Intrathecal clonal expansion of antibody-producing plasma cells in multiple sclerosis (MS) perpetuates central nervous system injury and is associated with active demyelination. Immunoglobulin G (IgG) effector functions are modulated by linked N-glycan structures. The aim of the study was to detect potential differences in N-glycosylation of IgG in serum and cerebrospinal fluid (CSF) and total sera proteins between people with MS and those in whom the diagnosis of MS was excluded. Furthermore, we investigated the association with standard laboratory biomarkers of intrathecal inflammation as well as clinical and neuroradiological disease activity. This cross-sectional study included patients with suspected demyelinating disease. MS diagnosis was based on the 2017 McDonald criteria and controls were patients with excluded MS diagnosis. N-glycans were compared with Expanded Disability Status Scale (EDSS), magnetic resonance imaging (MRI) markers of disease activity and biomarkers of intrathecal inflammation (cell count, CSF-IgG concentration, percentage of intrathecal IgG, oligoclonal bands (OCB), virus-specific antibody index (MRZH reaction)). Differences between groups were observed only in the CSF-IgG N-glycome. In MS, the presence of bisecting N-acetylglucosamine (Padj=2.63E-05) and monogalactosylation (Padj=1.49E-06) were more abundant and associated with positive OCBs.

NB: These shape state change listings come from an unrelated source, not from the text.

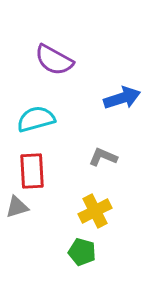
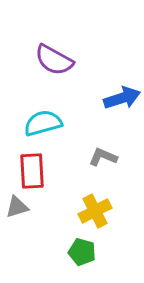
cyan semicircle: moved 7 px right, 4 px down
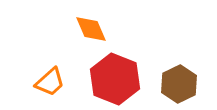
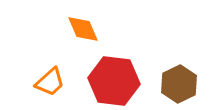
orange diamond: moved 8 px left
red hexagon: moved 1 px left, 2 px down; rotated 15 degrees counterclockwise
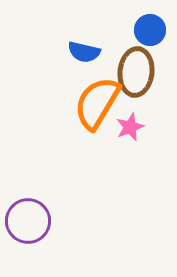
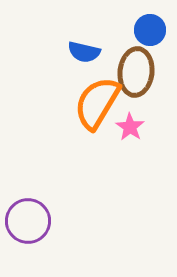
pink star: rotated 16 degrees counterclockwise
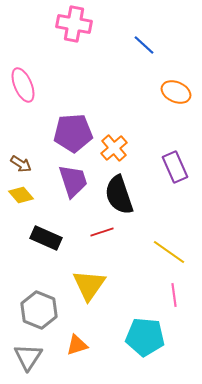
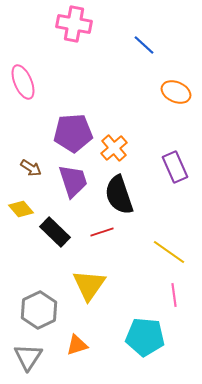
pink ellipse: moved 3 px up
brown arrow: moved 10 px right, 4 px down
yellow diamond: moved 14 px down
black rectangle: moved 9 px right, 6 px up; rotated 20 degrees clockwise
gray hexagon: rotated 12 degrees clockwise
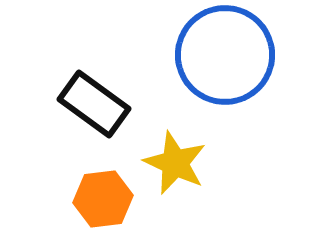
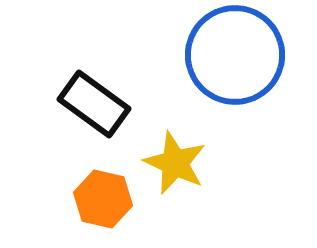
blue circle: moved 10 px right
orange hexagon: rotated 20 degrees clockwise
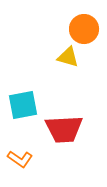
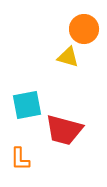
cyan square: moved 4 px right
red trapezoid: moved 1 px down; rotated 18 degrees clockwise
orange L-shape: rotated 55 degrees clockwise
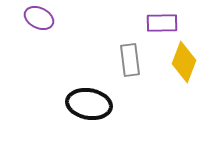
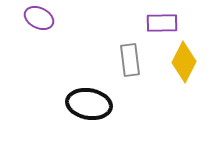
yellow diamond: rotated 6 degrees clockwise
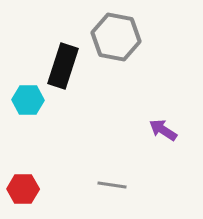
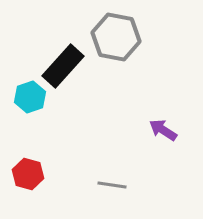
black rectangle: rotated 24 degrees clockwise
cyan hexagon: moved 2 px right, 3 px up; rotated 20 degrees counterclockwise
red hexagon: moved 5 px right, 15 px up; rotated 16 degrees clockwise
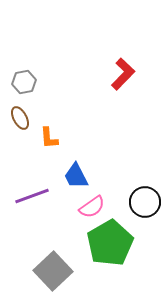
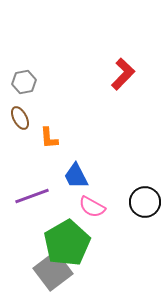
pink semicircle: rotated 64 degrees clockwise
green pentagon: moved 43 px left
gray square: rotated 6 degrees clockwise
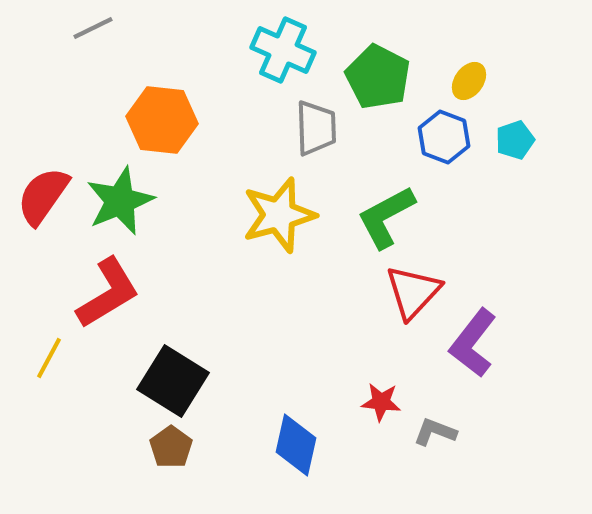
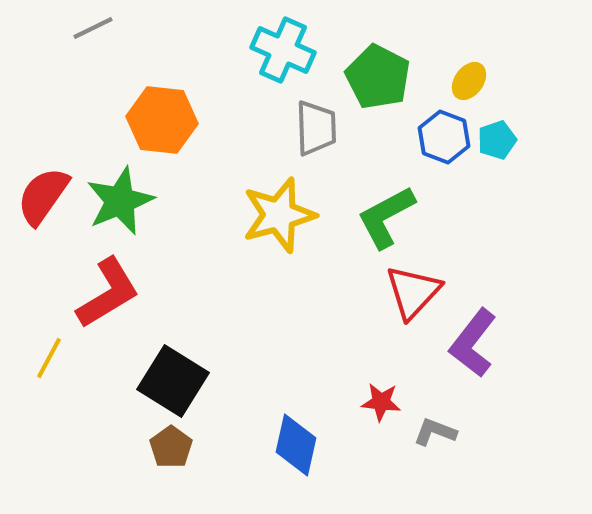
cyan pentagon: moved 18 px left
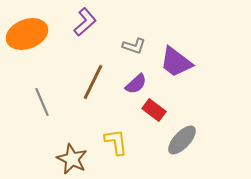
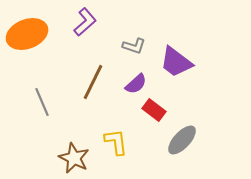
brown star: moved 2 px right, 1 px up
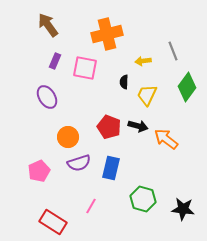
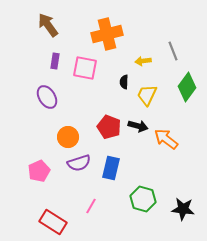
purple rectangle: rotated 14 degrees counterclockwise
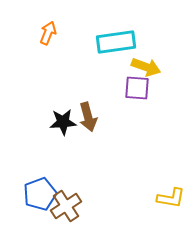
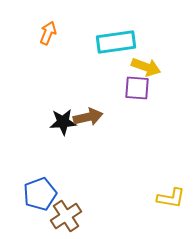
brown arrow: rotated 88 degrees counterclockwise
brown cross: moved 10 px down
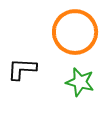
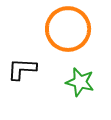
orange circle: moved 7 px left, 3 px up
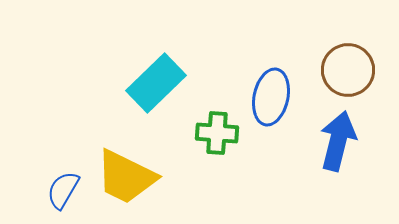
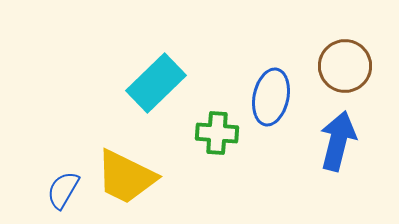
brown circle: moved 3 px left, 4 px up
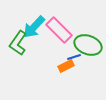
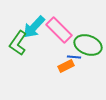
blue line: rotated 24 degrees clockwise
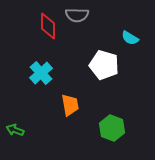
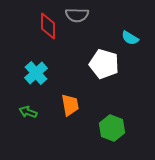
white pentagon: moved 1 px up
cyan cross: moved 5 px left
green arrow: moved 13 px right, 18 px up
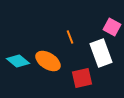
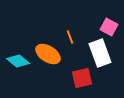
pink square: moved 3 px left
white rectangle: moved 1 px left
orange ellipse: moved 7 px up
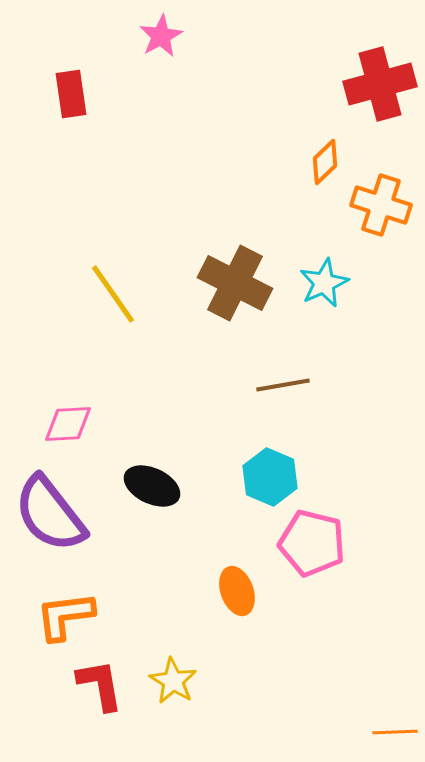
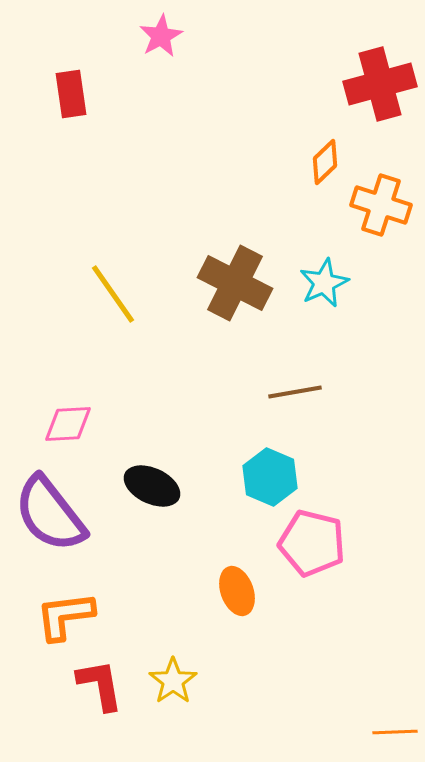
brown line: moved 12 px right, 7 px down
yellow star: rotated 6 degrees clockwise
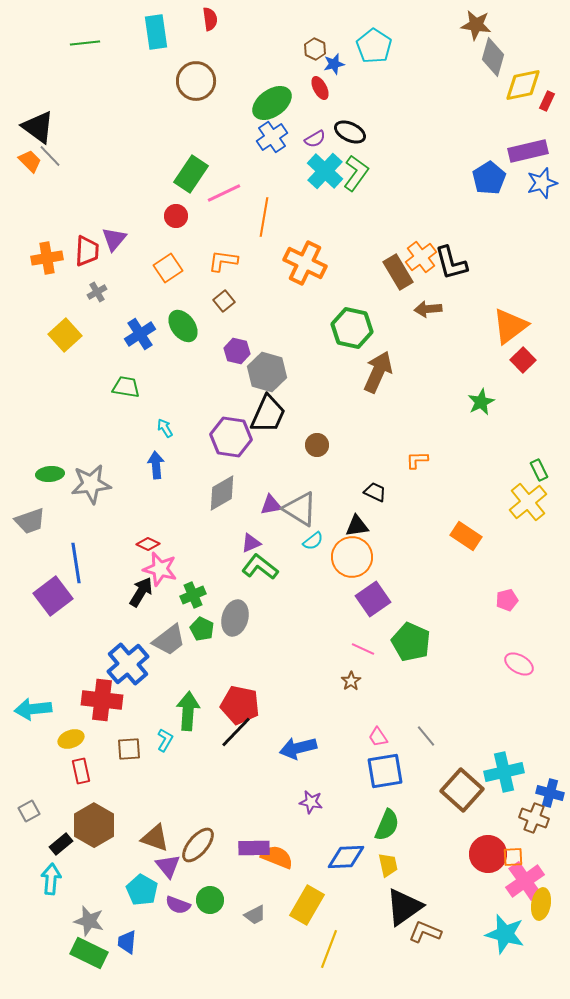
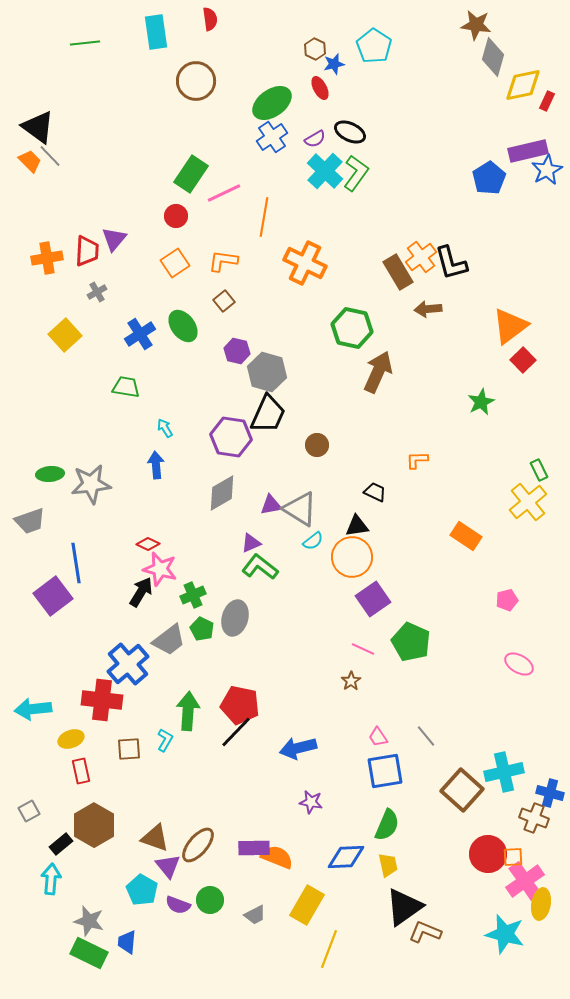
blue star at (542, 183): moved 5 px right, 13 px up; rotated 12 degrees counterclockwise
orange square at (168, 268): moved 7 px right, 5 px up
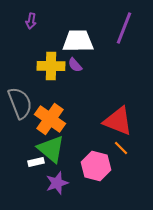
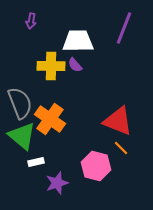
green triangle: moved 29 px left, 13 px up
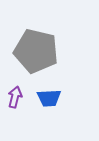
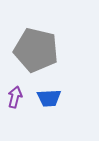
gray pentagon: moved 1 px up
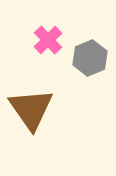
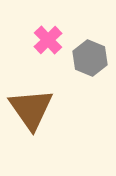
gray hexagon: rotated 16 degrees counterclockwise
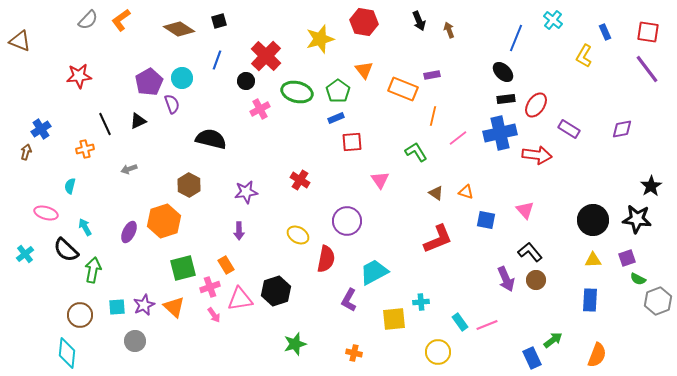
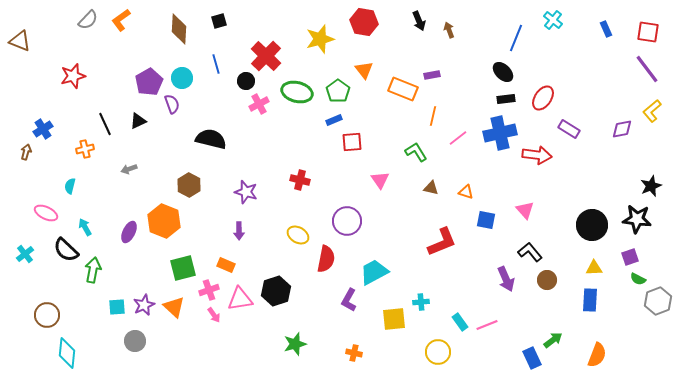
brown diamond at (179, 29): rotated 60 degrees clockwise
blue rectangle at (605, 32): moved 1 px right, 3 px up
yellow L-shape at (584, 56): moved 68 px right, 55 px down; rotated 20 degrees clockwise
blue line at (217, 60): moved 1 px left, 4 px down; rotated 36 degrees counterclockwise
red star at (79, 76): moved 6 px left; rotated 10 degrees counterclockwise
red ellipse at (536, 105): moved 7 px right, 7 px up
pink cross at (260, 109): moved 1 px left, 5 px up
blue rectangle at (336, 118): moved 2 px left, 2 px down
blue cross at (41, 129): moved 2 px right
red cross at (300, 180): rotated 18 degrees counterclockwise
black star at (651, 186): rotated 10 degrees clockwise
purple star at (246, 192): rotated 25 degrees clockwise
brown triangle at (436, 193): moved 5 px left, 5 px up; rotated 21 degrees counterclockwise
pink ellipse at (46, 213): rotated 10 degrees clockwise
black circle at (593, 220): moved 1 px left, 5 px down
orange hexagon at (164, 221): rotated 20 degrees counterclockwise
red L-shape at (438, 239): moved 4 px right, 3 px down
purple square at (627, 258): moved 3 px right, 1 px up
yellow triangle at (593, 260): moved 1 px right, 8 px down
orange rectangle at (226, 265): rotated 36 degrees counterclockwise
brown circle at (536, 280): moved 11 px right
pink cross at (210, 287): moved 1 px left, 3 px down
brown circle at (80, 315): moved 33 px left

N-glycans monogalactosylated at the α6 arm FA2[6]G1 (r=0.56) and FA2[6]BG1 (r=0.45) correlated with percentage of intrathecal IgG, but not total CSF-IgG. This trait was also more abundant in MRZH positive people with MS who had higher MRI lesion load (P=0.018) but unrelated to active lesions or EDSS. More abundant monogalactosylation of intrathecally synthesized IgG is the most prominent trait in MS and is associated with higher MRI lesion load.